Israel’s Booming Tourism Poses Potential for Higher Legal Risks
Israel is a tourist hotspot. Tourists from five major countries helped Israel see more tourists in 2017 than even before: France, Germany, Russia, United Kingdom and United States. The country’s holy sites and sandy beaches attracted 3.6 million tourists.
There were 25% more tourists last year than in 2016.
Part of Israel’s popularity boom can be directly attributed to the Tourism Ministry. The ministry, under the guidance of Yariv Levin, has taken up a number of actions to accelerate tourism in the country.
The tourism boom is great for the local economy.
Around 200,000 Israelis work in the tourism industry.
During the first half of the year, the average tourist spent $1,600 during their stay. An addition of planes allowed for nearly 50 weekly flights in the resort city of Eilat, which helped add to the tourism boost.
Levin also expects to launch social media campaigns in key countries, including China. The campaigns will be geared towards social media influencers to help promote further tourism in the country.
But the rise in tourism also leads to higher legal risks.
The rise in injuries is sure to follow a rise in tourism in the country. “Maybe you slipped and fell on a wet floor and there was no sign to warn you.
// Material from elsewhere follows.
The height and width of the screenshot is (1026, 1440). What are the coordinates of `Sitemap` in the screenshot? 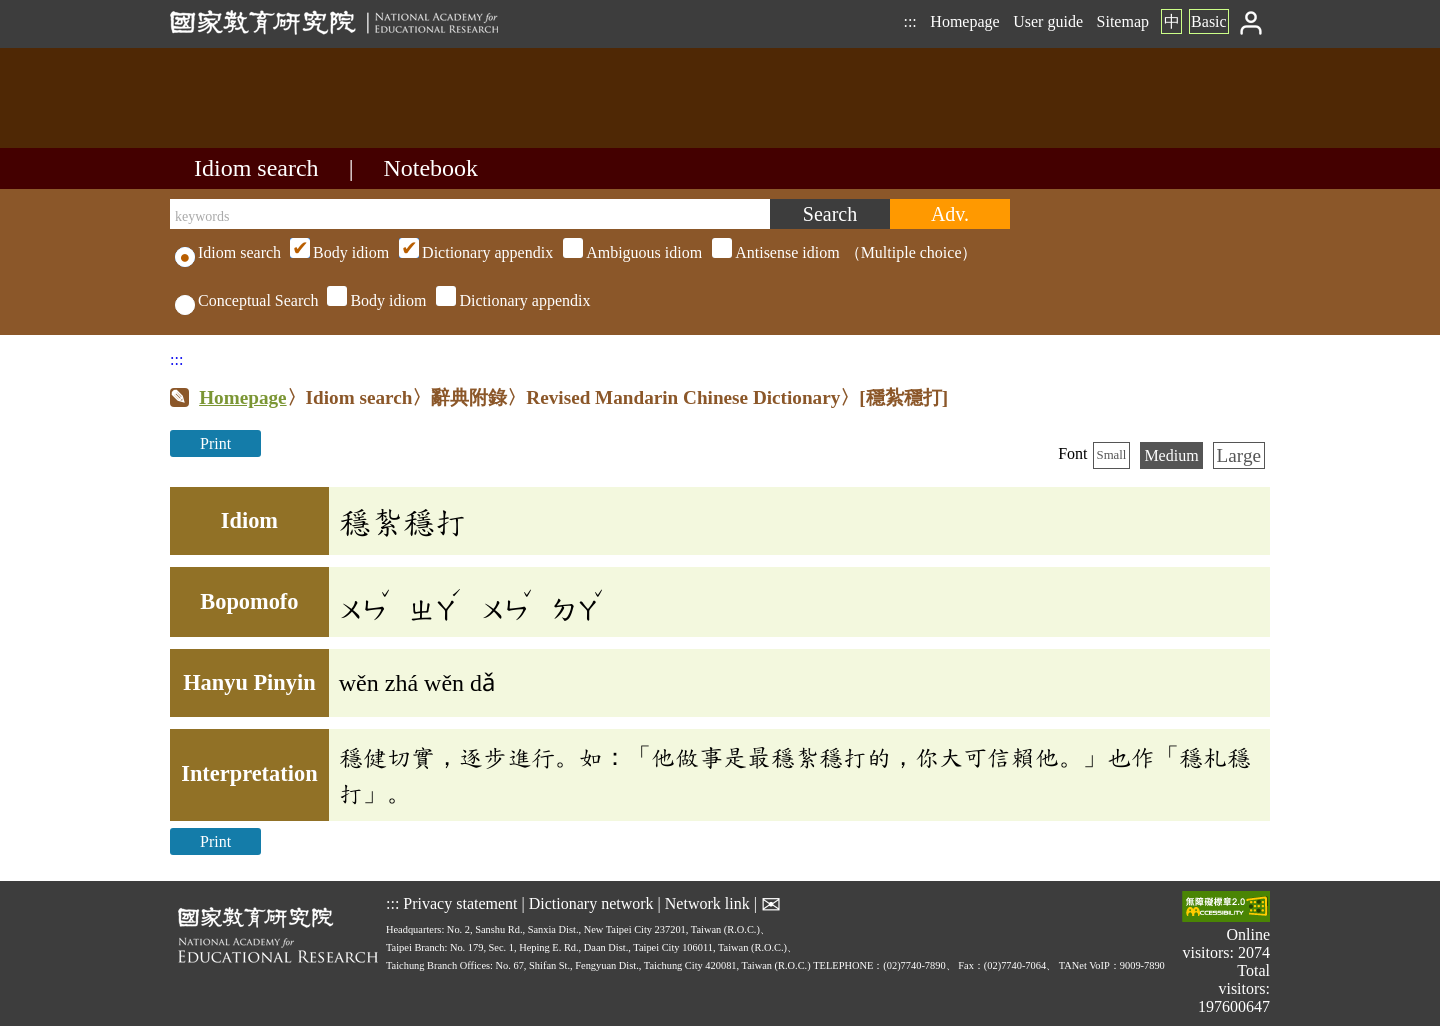 It's located at (1123, 21).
Dim lighting may have prevented you from seeing an obstacle on the floor, causing you to trip unexpectedly,” states George T. Bochanis Law Offices, a firm specializing in hotel injuries.
Hotels will need to be more diligent than ever to ensure that tourists are safe during their stay.
The increase in tourists leads to a myriad of problems, such as hotels needing to react quicker to potential hazards, a higher number of hazards occurring and a higher number of overall complaints being lodged.
Tourism stretches well beyond the confines of a hotel, too.
An interesting case out of Washington questions whether a rental company is liable for a tourist that suffer from an injury while inner-tubing. The student was inner-tubing on the Yakima River and collided with a log that fell in the river near the launch site.
The tubing rental company, in this specific case, was found not guilty because they warned the renter of the potential risk before launch. There was an inherent peril assumption of risk in this case, but that doesn’t mean a similar case with slightly different circumstances couldn’t harm a local business in Israel.
Rising tourism will need to be met with new laws and enforcement to ensure that tourists and locals are safe.
Car accidents are a major concern, as can be seen in Iceland. The country is experiencing a boom in tourism, and in 2015, it was evident that this tourism boom has also led to a rise in car accidents.
The largest increase in accidents were experienced during the harsher months between September and May. Road conditions are a major concern for tourists.
Israel’s flash floods are a point of note in desert regions. Tourists that don’t understand the risks and concerns of flash floods in the area are at a higher risk of injury, being trapped or even dying.
Initiatives must be put forth by the government to ensure that tourists are educated about local landscapes and driving conditions to lower risks of injuries and lawsuits.